Predicting Oligocene reservoir potential in the deep-water Western Niger Delta : an integrated basic modelling and diagenetic study
Abstract
This study presents a multidisciplinary integrated approach undertaken in predicting the reservoir potential of an untapped deeper Oligocene succession located offshore of the western Niger Delta. The shallower Miocene sands are known to have excellent reservoir quality with porosities exceeding 30 % and permeability in the Darcy range.
The study revealed a distinctive geometry in the deep marine depositional systems around mud diapirs. Unlike shallower Miocene reservoirs that are characterised by highly amalgamated channel systems, the Oligocene systems’ depositional pattern shows a transition from a confined channel to a weakly confined lobate morphology, particularly when the channel system approaches depressions flanked by mud diapirs. High seismic reflection amplitudes suggest they are sand-rich and possibly hydrocarbon bearing.

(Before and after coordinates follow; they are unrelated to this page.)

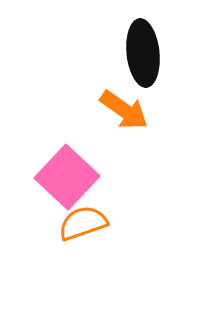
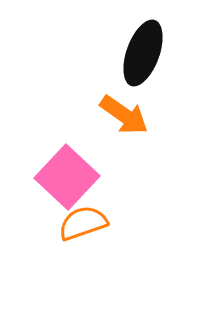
black ellipse: rotated 26 degrees clockwise
orange arrow: moved 5 px down
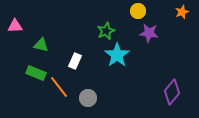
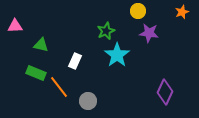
purple diamond: moved 7 px left; rotated 15 degrees counterclockwise
gray circle: moved 3 px down
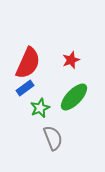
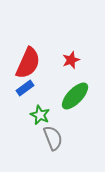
green ellipse: moved 1 px right, 1 px up
green star: moved 7 px down; rotated 24 degrees counterclockwise
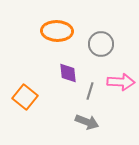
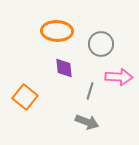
purple diamond: moved 4 px left, 5 px up
pink arrow: moved 2 px left, 5 px up
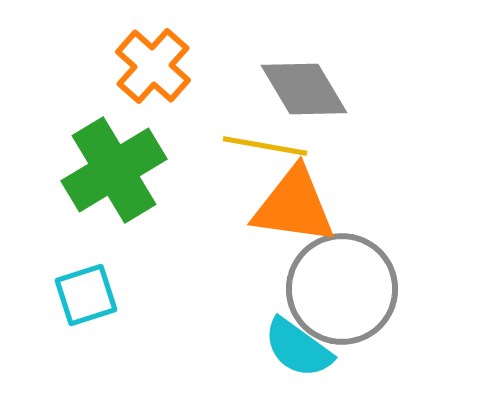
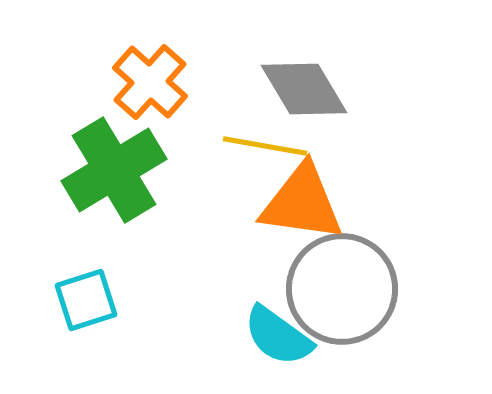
orange cross: moved 3 px left, 16 px down
orange triangle: moved 8 px right, 3 px up
cyan square: moved 5 px down
cyan semicircle: moved 20 px left, 12 px up
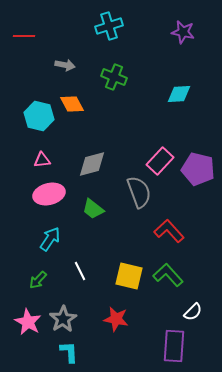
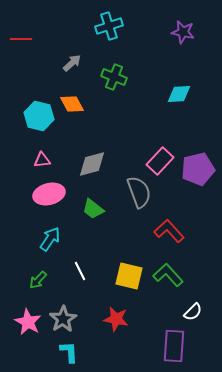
red line: moved 3 px left, 3 px down
gray arrow: moved 7 px right, 2 px up; rotated 54 degrees counterclockwise
purple pentagon: rotated 28 degrees counterclockwise
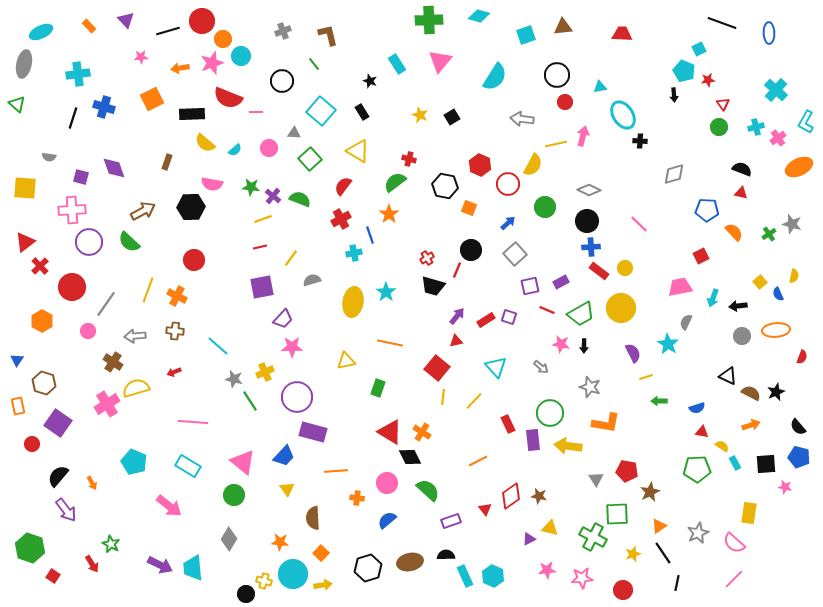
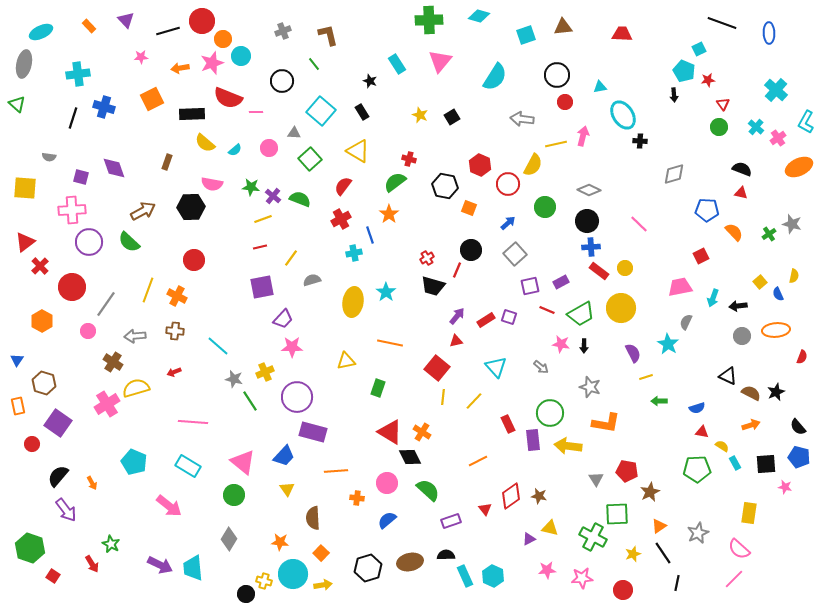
cyan cross at (756, 127): rotated 35 degrees counterclockwise
pink semicircle at (734, 543): moved 5 px right, 6 px down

SEM Photomicrographs reveal a rare presence of quartz overgrowth in the Middle Miocene interval that increases in volume to less than 3% in the Lower Miocene reservoirs, suggesting that the deeper Oligocene reservoirs that are buried under higher temperature conditions are likely to have significant quartz cement. Wireline log evaluation from the single well that penetrated part of the Oligocene succession supports this claim, with estimated reservoir properties, particularly porosity and permeability, being significantly lower in the Oligocene sands compared to the shallower Miocene reservoirs. Of the 7 units of Oligocene sands encountered in this well, 3 sand units are noted to be thin bedded, highly compacted with low porosity.
Results from basin modelling reveal that the Oligocene reservoirs have been subjected to maximum temperatures greater than 70˚ C from Early Miocene to present day and have had around 13 % of the pore space occluded by quartz cement. The results of this integrated approach suggest that the potential Oligocene reservoir within the vicinity of the study area is likely to have its reservoir quality partially compromised by quartz cementation. However, by considering the time of charge versus the time of significant quartz cementation, it is likely that no more than 7% of the Oligocene pore space is cemented. In all 4 modelled hydrocarbon accumulations, peak hydrocarbon saturation was attained between 15 and 8Ma, predating the onset of significant quartz cementation below 7Ma.